Price Action: Trend Continuation and Reversal (Part 2)
A trading range pattern, when viewed on a higher time frame, must contain two opposing thrusts — first a bullish mania pushing up, then a bearish violent sell-off — ultimately forming a bull-bear tug-of-war consolidation zone.
A trading range is formed by opposing climaxes — a rapid spike up followed by a rapid spike down. It only takes two simple up-and-down thrusts.
Understanding that every pattern signals the next opportunity is like lighting a lamp. This requires you to simultaneously assess the continuity of the move.
Because if the thrust is violent and price is changing rapidly, you must follow immediately. This creates trading urgency, so traders will choose to enter at market price for immediate execution.
But if momentum is weaker and thrusts are slower, pullbacks will be deeper, and you are in a typical range-bound market. In this case, various refined entry techniques become particularly important and have an advantage over simple market-price entries.
Assessing the pullback depth ratio increases the probability of a trading range forming.
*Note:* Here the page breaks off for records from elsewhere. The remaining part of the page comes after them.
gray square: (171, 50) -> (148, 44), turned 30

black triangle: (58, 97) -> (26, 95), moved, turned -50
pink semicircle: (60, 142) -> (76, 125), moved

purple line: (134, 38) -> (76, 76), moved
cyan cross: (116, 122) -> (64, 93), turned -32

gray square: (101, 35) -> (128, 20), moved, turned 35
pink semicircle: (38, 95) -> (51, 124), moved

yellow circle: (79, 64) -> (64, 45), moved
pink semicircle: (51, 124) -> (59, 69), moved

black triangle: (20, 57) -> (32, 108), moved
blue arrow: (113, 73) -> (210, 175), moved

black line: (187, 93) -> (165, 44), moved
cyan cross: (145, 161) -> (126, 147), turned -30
Within a trading range, the range itself creates resistance to breakouts.
There are three possible evolutions of a trading range:
The price range can remain within a rectangular boundary;
Price may gradually converge, forming a triangle consolidation pattern;
Or it may expand the range of fluctuation, evolving into an expanding triangle pattern.
Therefore a trading range (TR) or tight trading range (TTR) can form either a triangle or evolve into an expanding triangle. If the price range you observe does not show a typical triangle pattern but is a standard sideways consolidation, this is normal because price may undergo either of the above two evolutions, but the essence remains consolidation.
If a gap has never been filled, this is the initial signal suggesting the market may be entering a trending phase.
When price makes a new all-time high, especially when the breakout produces a large-bodied bull bar breaking above the prior high, this often marks a climax, and price usually produces a technical pullback.